**The task**.
With the images set aside, retype every record below character for character.

**Data supplied**.
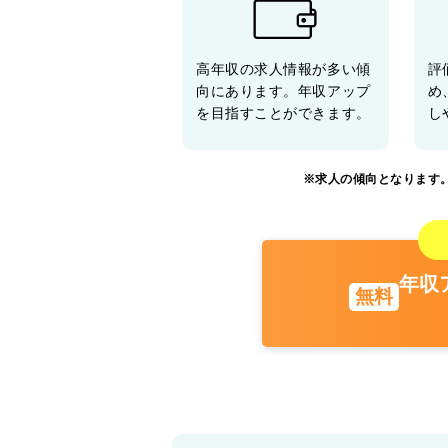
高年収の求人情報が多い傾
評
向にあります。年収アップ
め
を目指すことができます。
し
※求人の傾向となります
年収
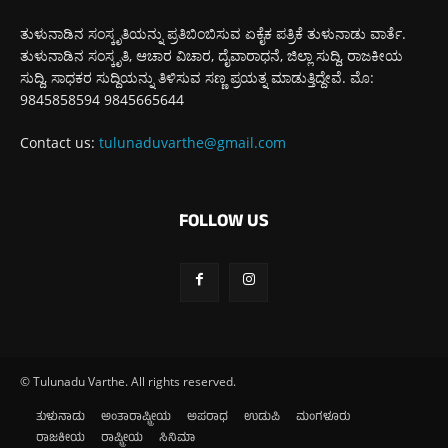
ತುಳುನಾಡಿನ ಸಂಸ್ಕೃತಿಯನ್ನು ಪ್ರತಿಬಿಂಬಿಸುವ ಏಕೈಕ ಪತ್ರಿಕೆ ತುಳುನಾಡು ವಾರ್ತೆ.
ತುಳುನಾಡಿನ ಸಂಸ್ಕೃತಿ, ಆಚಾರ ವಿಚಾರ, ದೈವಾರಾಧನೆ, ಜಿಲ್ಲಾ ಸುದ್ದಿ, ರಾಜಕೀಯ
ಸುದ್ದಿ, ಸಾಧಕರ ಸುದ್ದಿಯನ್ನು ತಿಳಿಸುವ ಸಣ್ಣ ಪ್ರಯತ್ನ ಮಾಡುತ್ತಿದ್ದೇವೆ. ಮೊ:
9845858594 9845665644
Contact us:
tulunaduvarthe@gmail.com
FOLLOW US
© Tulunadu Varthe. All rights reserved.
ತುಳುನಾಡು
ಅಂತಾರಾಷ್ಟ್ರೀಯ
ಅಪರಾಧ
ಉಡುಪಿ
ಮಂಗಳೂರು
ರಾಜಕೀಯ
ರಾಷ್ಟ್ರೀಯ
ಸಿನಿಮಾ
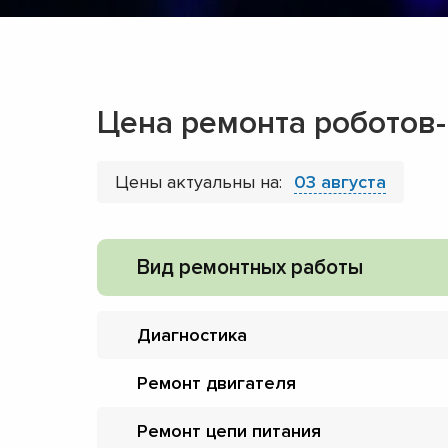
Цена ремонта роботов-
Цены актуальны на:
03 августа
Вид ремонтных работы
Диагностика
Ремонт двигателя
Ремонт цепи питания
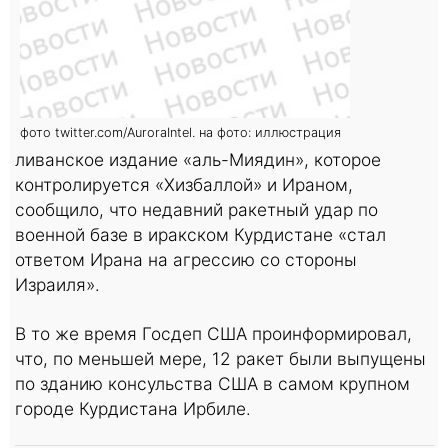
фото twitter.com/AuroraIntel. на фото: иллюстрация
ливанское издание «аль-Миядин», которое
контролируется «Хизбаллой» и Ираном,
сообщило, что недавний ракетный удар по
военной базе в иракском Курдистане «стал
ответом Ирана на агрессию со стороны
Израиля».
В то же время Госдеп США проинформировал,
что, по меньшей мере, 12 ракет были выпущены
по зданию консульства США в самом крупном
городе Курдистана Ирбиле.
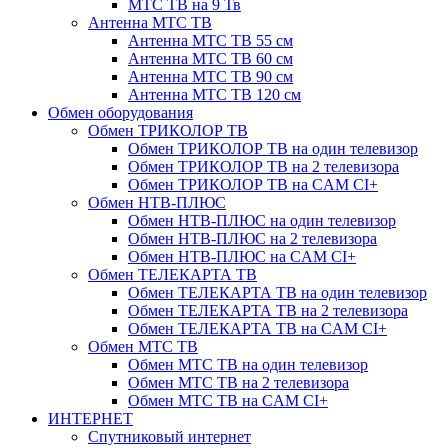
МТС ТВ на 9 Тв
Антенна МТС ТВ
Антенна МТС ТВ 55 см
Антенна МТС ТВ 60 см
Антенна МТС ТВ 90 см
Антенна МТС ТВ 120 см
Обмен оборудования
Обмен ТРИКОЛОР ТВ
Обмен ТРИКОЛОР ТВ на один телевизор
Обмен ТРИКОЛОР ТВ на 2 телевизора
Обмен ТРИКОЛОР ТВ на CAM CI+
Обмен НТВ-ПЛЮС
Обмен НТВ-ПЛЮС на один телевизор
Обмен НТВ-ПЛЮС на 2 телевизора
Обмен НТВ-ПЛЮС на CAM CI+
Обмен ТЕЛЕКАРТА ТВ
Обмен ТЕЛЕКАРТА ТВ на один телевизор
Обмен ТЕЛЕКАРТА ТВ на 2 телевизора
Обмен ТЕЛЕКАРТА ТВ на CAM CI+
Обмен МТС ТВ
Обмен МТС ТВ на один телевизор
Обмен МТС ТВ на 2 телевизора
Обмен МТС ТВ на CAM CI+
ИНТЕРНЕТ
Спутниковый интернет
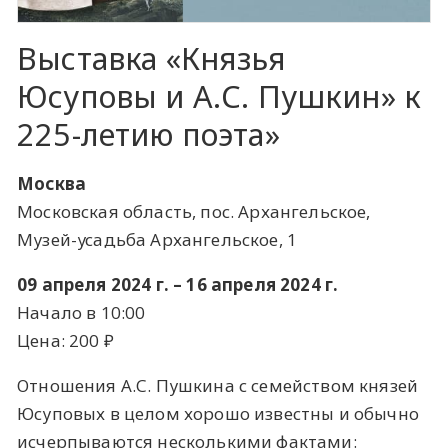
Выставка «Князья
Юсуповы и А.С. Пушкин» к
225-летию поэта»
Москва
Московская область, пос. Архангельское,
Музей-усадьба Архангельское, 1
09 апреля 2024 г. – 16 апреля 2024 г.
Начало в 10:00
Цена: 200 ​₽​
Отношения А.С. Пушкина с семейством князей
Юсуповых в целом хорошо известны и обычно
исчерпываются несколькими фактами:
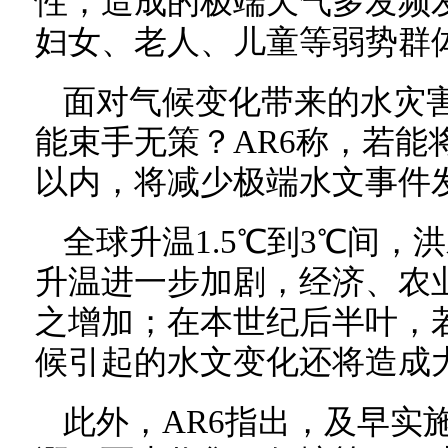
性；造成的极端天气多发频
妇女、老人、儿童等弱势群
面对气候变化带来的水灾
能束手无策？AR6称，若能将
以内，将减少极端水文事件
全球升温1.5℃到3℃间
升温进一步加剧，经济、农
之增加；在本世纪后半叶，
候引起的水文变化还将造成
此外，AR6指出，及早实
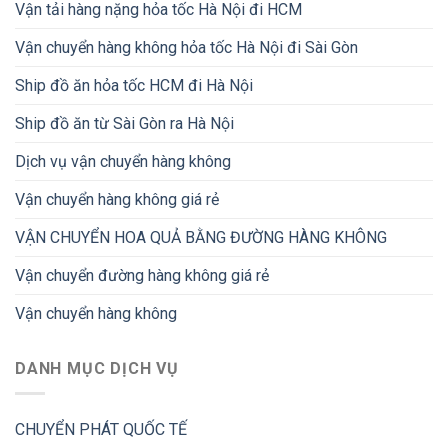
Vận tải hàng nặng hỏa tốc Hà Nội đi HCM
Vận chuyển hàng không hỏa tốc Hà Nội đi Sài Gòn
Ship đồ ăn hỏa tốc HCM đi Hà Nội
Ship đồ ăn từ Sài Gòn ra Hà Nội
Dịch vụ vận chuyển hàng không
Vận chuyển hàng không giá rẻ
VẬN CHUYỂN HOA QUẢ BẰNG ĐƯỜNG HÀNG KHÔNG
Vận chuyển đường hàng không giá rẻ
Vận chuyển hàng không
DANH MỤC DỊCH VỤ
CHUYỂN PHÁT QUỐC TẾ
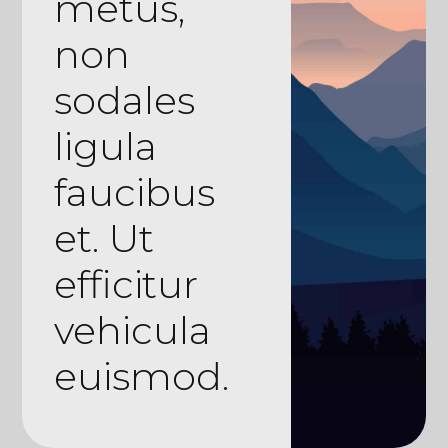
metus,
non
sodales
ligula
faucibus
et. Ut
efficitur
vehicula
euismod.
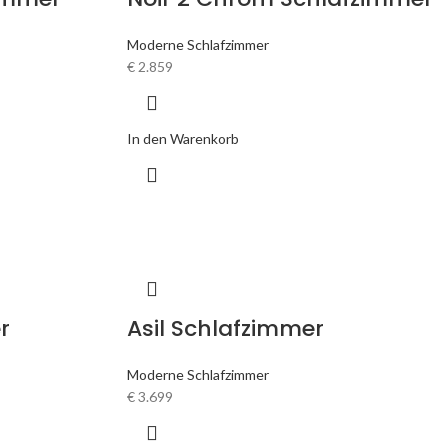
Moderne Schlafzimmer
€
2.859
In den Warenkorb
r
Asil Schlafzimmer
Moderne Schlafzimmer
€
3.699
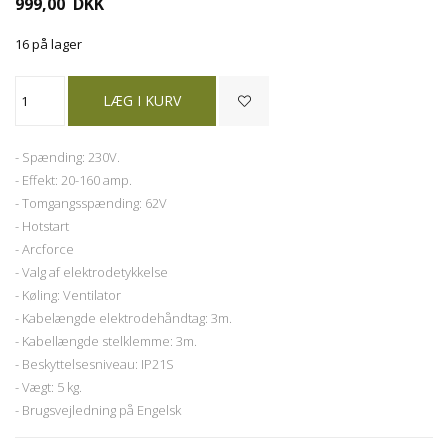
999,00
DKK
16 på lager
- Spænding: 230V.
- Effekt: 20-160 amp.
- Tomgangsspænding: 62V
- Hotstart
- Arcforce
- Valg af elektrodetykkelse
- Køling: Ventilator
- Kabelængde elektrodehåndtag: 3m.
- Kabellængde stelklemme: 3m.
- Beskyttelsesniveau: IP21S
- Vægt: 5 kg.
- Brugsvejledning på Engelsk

**Your response**.
高年収の求人情報が多い傾
評
向にあります。年収アップ
め
を目指すことができます。
し
※求人の傾向となります
年収
ತುಳುನಾಡಿನ ಸಂಸ್ಕೃತಿಯನ್ನು ಪ್ರತಿಬಿಂಬಿಸುವ ಏಕೈಕ ಪತ್ರಿಕೆ ತುಳುನಾಡು ವಾರ್ತೆ.
ತುಳುನಾಡಿನ ಸಂಸ್ಕೃತಿ, ಆಚಾರ ವಿಚಾರ, ದೈವಾರಾಧನೆ, ಜಿಲ್ಲಾ ಸುದ್ದಿ, ರಾಜಕೀಯ
ಸುದ್ದಿ, ಸಾಧಕರ ಸುದ್ದಿಯನ್ನು ತಿಳಿಸುವ ಸಣ್ಣ ಪ್ರಯತ್ನ ಮಾಡುತ್ತಿದ್ದೇವೆ. ಮೊ:
9845858594 9845665644
Contact us:
tulunaduvarthe@gmail.com
FOLLOW US
© Tulunadu Varthe. All rights reserved.
ತುಳುನಾಡು
ಅಂತಾರಾಷ್ಟ್ರೀಯ
ಅಪರಾಧ
ಉಡುಪಿ
ಮಂಗಳೂರು
ರಾಜಕೀಯ
ರಾಷ್ಟ್ರೀಯ
ಸಿನಿಮಾ
Цена ремонта роботов-
Цены актуальны на:
03 августа
Вид ремонтных работы
Диагностика
Ремонт двигателя
Ремонт цепи питания
фото twitter.com/AuroraIntel. на фото: иллюстрация
ливанское издание «аль-Миядин», которое
контролируется «Хизбаллой» и Ираном,
сообщило, что недавний ракетный удар по
военной базе в иракском Курдистане «стал
ответом Ирана на агрессию со стороны
Израиля».
В то же время Госдеп США проинформировал,
что, по меньшей мере, 12 ракет были выпущены
по зданию консульства США в самом крупном
городе Курдистана Ирбиле.
МТС ТВ на 9 Тв
Антенна МТС ТВ
Антенна МТС ТВ 55 см
Антенна МТС ТВ 60 см
Антенна МТС ТВ 90 см
Антенна МТС ТВ 120 см
Обмен оборудования
Обмен ТРИКОЛОР ТВ
Обмен ТРИКОЛОР ТВ на один телевизор
Обмен ТРИКОЛОР ТВ на 2 телевизора
Обмен ТРИКОЛОР ТВ на CAM CI+
Обмен НТВ-ПЛЮС
Обмен НТВ-ПЛЮС на один телевизор
Обмен НТВ-ПЛЮС на 2 телевизора
Обмен НТВ-ПЛЮС на CAM CI+
Обмен ТЕЛЕКАРТА ТВ
Обмен ТЕЛЕКАРТА ТВ на один телевизор
Обмен ТЕЛЕКАРТА ТВ на 2 телевизора
Обмен ТЕЛЕКАРТА ТВ на CAM CI+
Обмен МТС ТВ
Обмен МТС ТВ на один телевизор
Обмен МТС ТВ на 2 телевизора
Обмен МТС ТВ на CAM CI+
ИНТЕРНЕТ
Спутниковый интернет
Выставка «Князья
Юсуповы и А.С. Пушкин» к
225-летию поэта»
Москва
Московская область, пос. Архангельское,
Музей-усадьба Архангельское, 1
09 апреля 2024 г. – 16 апреля 2024 г.
Начало в 10:00
Цена: 200 ​₽​
Отношения А.С. Пушкина с семейством князей
Юсуповых в целом хорошо известны и обычно
исчерпываются несколькими фактами:
性；造成的极端天气多发频
妇女、老人、儿童等弱势群
面对气候变化带来的水灾
能束手无策？AR6称，若能将
以内，将减少极端水文事件
全球升温1.5℃到3℃间
升温进一步加剧，经济、农
之增加；在本世纪后半叶，
候引起的水文变化还将造成
此外，AR6指出，及早实
Vận tải hàng nặng hỏa tốc Hà Nội đi HCM
Vận chuyển hàng không hỏa tốc Hà Nội đi Sài Gòn
Ship đồ ăn hỏa tốc HCM đi Hà Nội
Ship đồ ăn từ Sài Gòn ra Hà Nội
Dịch vụ vận chuyển hàng không
Vận chuyển hàng không giá rẻ
VẬN CHUYỂN HOA QUẢ BẰNG ĐƯỜNG HÀNG KHÔNG
Vận chuyển đường hàng không giá rẻ
Vận chuyển hàng không
DANH MỤC DỊCH VỤ
CHUYỂN PHÁT QUỐC TẾ
metus,
non
sodales
ligula
faucibus
et. Ut
efficitur
vehicula
euismod.
Moderne Schlafzimmer
€
2.859
In den Warenkorb
r
Asil Schlafzimmer
Moderne Schlafzimmer
€
3.699
999,00
DKK
16 på lager
- Spænding: 230V.
- Effekt: 20-160 amp.
- Tomgangsspænding: 62V
- Hotstart
- Arcforce
- Valg af elektrodetykkelse
- Køling: Ventilator
- Kabelængde elektrodehåndtag: 3m.
- Kabellængde stelklemme: 3m.
- Beskyttelsesniveau: IP21S
- Vægt: 5 kg.
- Brugsvejledning på Engelsk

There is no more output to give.